“One martini is all right. Two is too many, and three is not enough.” — James Thurber
What a great month is June for serious drinkers. Just last week we celebrated National Bourbon Day, and now we come upon a day dedicated to a white spirit concoction — a creation journalist H. L. Mencken called "the only American invention as perfect as the sonnet.”
The martini has been in the cocktail lexicon since the late 1800s, though the exact origin is still debated. The precursor may have been a drink called the Martinez, served at the Occidental Hotel in San Francisco in the 1860s, which was a wine glass full of dry vermouth and a shot of gin. In the 1888 Bartenders Manual, a recipe was published that called for “half a wine glass of Old Tom Gin, half a wine glass of vermouth.” And then there was the Italian vermouth maker — whose product is currently sold here as Martini & Rossi — who in 1863 began marketing their product under the brand name Martini.

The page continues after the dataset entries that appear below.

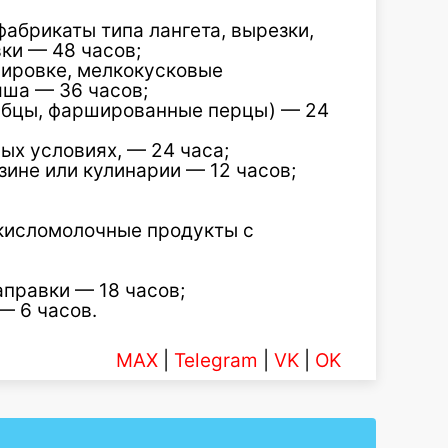
абрикаты типа лангета, вырезки,
вки — 48 часов;
нировке, мелкокусковые
яша — 36 часов;
убцы, фаршированные перцы) — 24
х условиях, — 24 часа;
зине или кулинарии — 12 часов;
 кисломолочные продукты с
правки — 18 часов;
— 6 часов.
MAX
|
Telegram
|
VK
|
OK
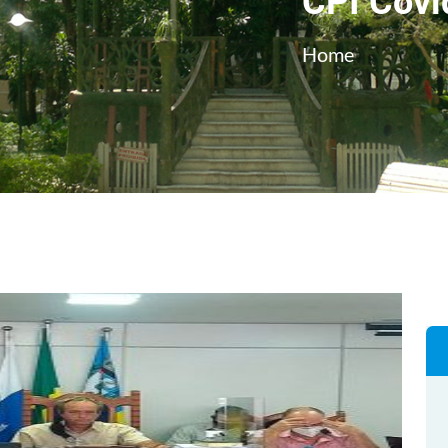
CPI Covi
Home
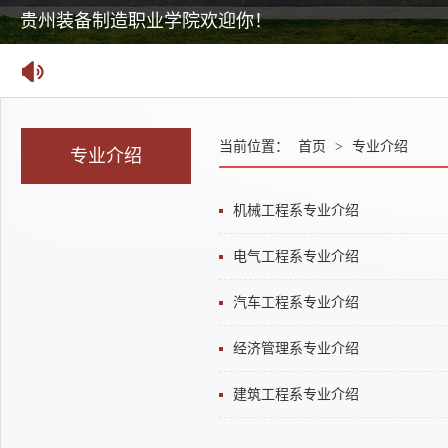
国家24365大学生就业服务平台
贵州装备制造职业学院欢迎你！
当前位置：
首页
>
专业介绍
专业介绍
机械工程系专业介绍
电气工程系专业介绍
汽车工程系专业介绍
经济管理系专业介绍
建筑工程系专业介绍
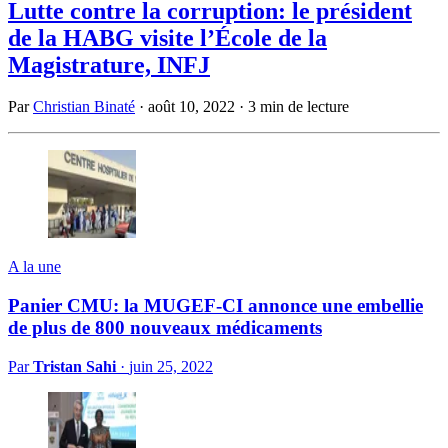
Lutte contre la corruption: le président
de la HABG visite l’École de la
Magistrature, INFJ
Par
Christian Binaté
·
août 10, 2022
·
3 min de lecture
A la une
Panier CMU: la MUGEF-CI annonce une embellie
de plus de 800 nouveaux médicaments
Par
Tristan Sahi
·
juin 25, 2022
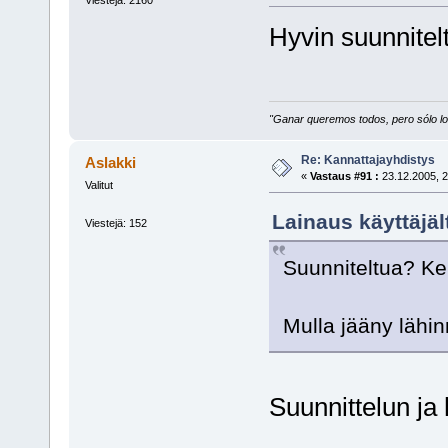
Hyvin suunnitel
"Ganar queremos todos, pero sólo los
Re: Kannattajayhdistys
Aslakki
«
Vastaus #91 :
23.12.2005, 2
Valitut
Lainaus käyttäjäl
Viestejä: 152
Suunniteltua? Ke
Mulla jääny lähin
Suunnittelun ja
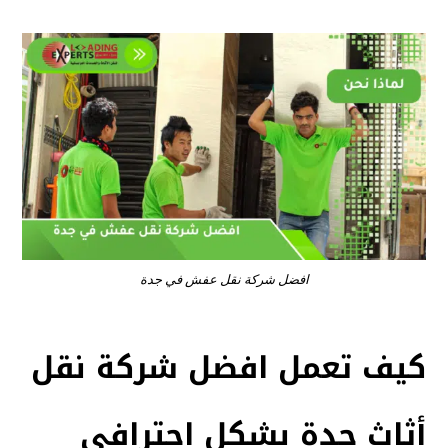
افضل شركة نقل عفش في جدة
كيف تعمل افضل شركة نقل
أثاث جدة بشكل احترافي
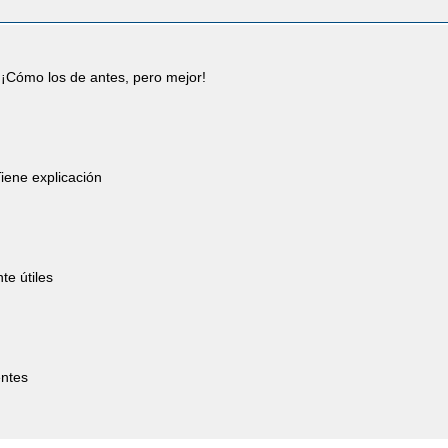
¡Cómo los de antes, pero mejor!
iene explicación
te útiles
entes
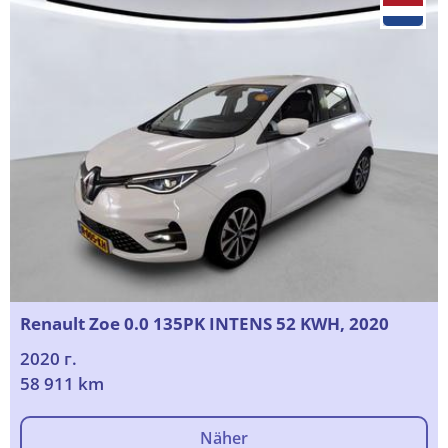
Renault Zoe 0.0 135PK INTENS 52 KWH, 2020
2020 г.
58 911 km
Näher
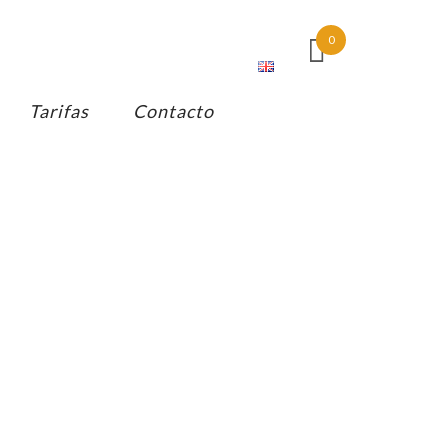
0
Tarifas
Contacto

During Prohibition, gin was relatively easy to produce (in a bathtub, quite often) and so was fortified wine, so the martini flourished as a speakeasy specialty. By the 1940s, the proportion of vermouth had shrunk to a ratio of around four to one — probably as a result of cleaner, better tasting gin produced legally after Repeal.

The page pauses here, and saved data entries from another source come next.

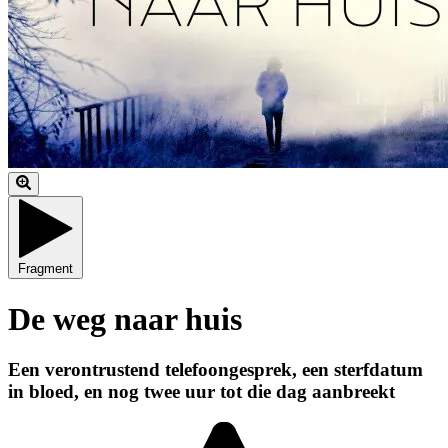
Fragment
De weg naar huis
Een verontrustend telefoongesprek, een sterfdatum
in bloed, en nog twee uur tot die dag aanbreekt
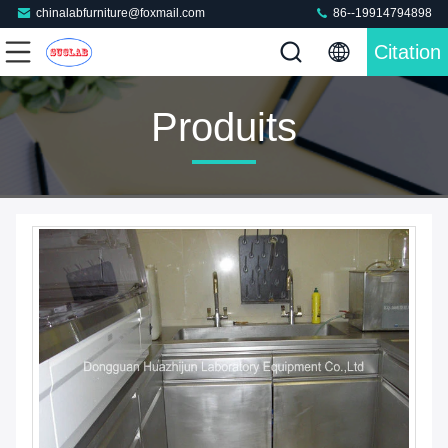
chinalabfurniture@foxmail.com
86--19914794898
Citation
Produits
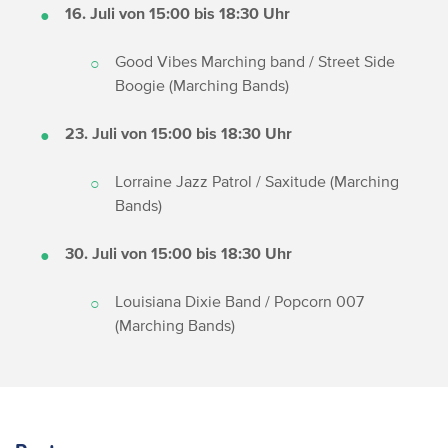
16. Juli von 15:00 bis 18:30 Uhr
Good Vibes Marching band / Street Side
Boogie (Marching Bands)
23. Juli von 15:00 bis 18:30 Uhr
Lorraine Jazz Patrol / Saxitude (Marching
Bands)
30. Juli von 15:00 bis 18:30 Uhr
Louisiana Dixie Band / Popcorn 007
(Marching Bands)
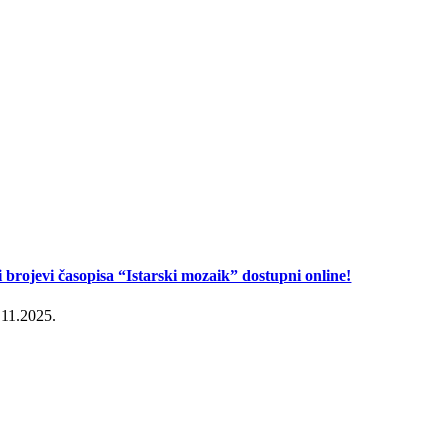
i brojevi časopisa “Istarski mozaik” dostupni online!
.11.2025.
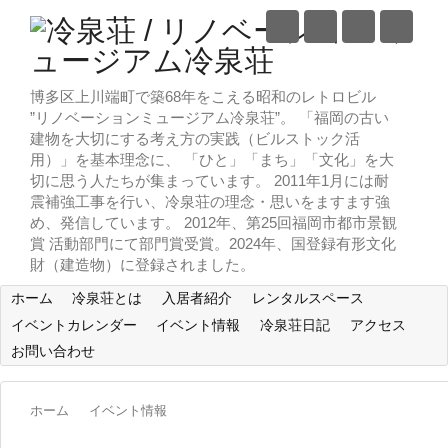
博多区上川端町で築68年をこえる昭和のレトロビル
”リノベーションミュージアム冷泉荘”。 「福岡の古い
建物を大切にする考え方の実践（ビルストック活
用）」を基本理念に、 「ひと」「まち」「文化」を大
切に思う人たちが集まっています。 2011年1月には耐
震補強工事を行い、冷泉荘の理念・思いをますます強
め、発信しています。 2012年、第25回福岡市都市景観
賞 活動部門にて部門賞受賞。2024年、国登録有形文化
財（建造物）に登録されました。
ホーム
冷泉荘とは
入居者紹介
レンタルスペース
イベントカレンダー
イベント情報
冷泉荘日記
アクセス
お問い合わせ
ホーム
イベント情報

Whatever the proportions, the spirits were poured over ice and stirred together, then strained into a glass, the shape of which has inherited the martini name. Then came perhaps the drink’s most famous proponent, James Bond, whose author had him throw tradition to the wind (and created a new one) by ordering a martini “shaken, not stirred.”
Also thanks in part to Bond, the martini became drier and drier — a term that in this case refers to the amount of fortified wine added to the mix. (Somewhat confusingly, the “drier” the martini, the less dry vermouth added.) By the 1950s and ‘60s — the Mad Men heyday of the three-martini lunch — vermouths on the U.S. market has suffered in quality, and many people would drink chilled gin nearly straight.
The martini fell out of favor until a resurgence in the 1990s, which brought back cocktails served in the martini glass, if not actual martinis themselves. Bars began serving variations on the drink, many made with vodka — the most popular U.S. spirit at the time — in combinations with sweet or fruity additives. The “choco-tini,” “apple-tini” and other similar creations filled menus of clubs and bars.
While some may enjoy those drinks, it’s the traditional gin-and-vermouth (and olive) combination that best suits today’s classic cocktail renaissance. Where did the olives come in? Again, no one knows, but the addition of the salty garnish does add extra flavor, and was likely developed back when liquor was much less refined and its flavor had to be covered up. If you love that olive taste, ask for a “dirty martini,” made with an extra splash of olive brine. Order a skewer of cocktail onions with your gin-and-vermouth instead and you have a Gibson. A twist of lemon is also a common garnish, especially if you substitute vodka for gin — a “vodka martini.”
Shaken or stirred? Some think that shaking “bruises” the spirits, breaking down the flavors of the vermouth too much, and insist that stirring is the way to go. However, some relish the cloudy result of vigorous shaking, where bits of ice actually become suspended in the drink, making a bracing, refreshing sip.
What's your favorite way to make the iconic drink?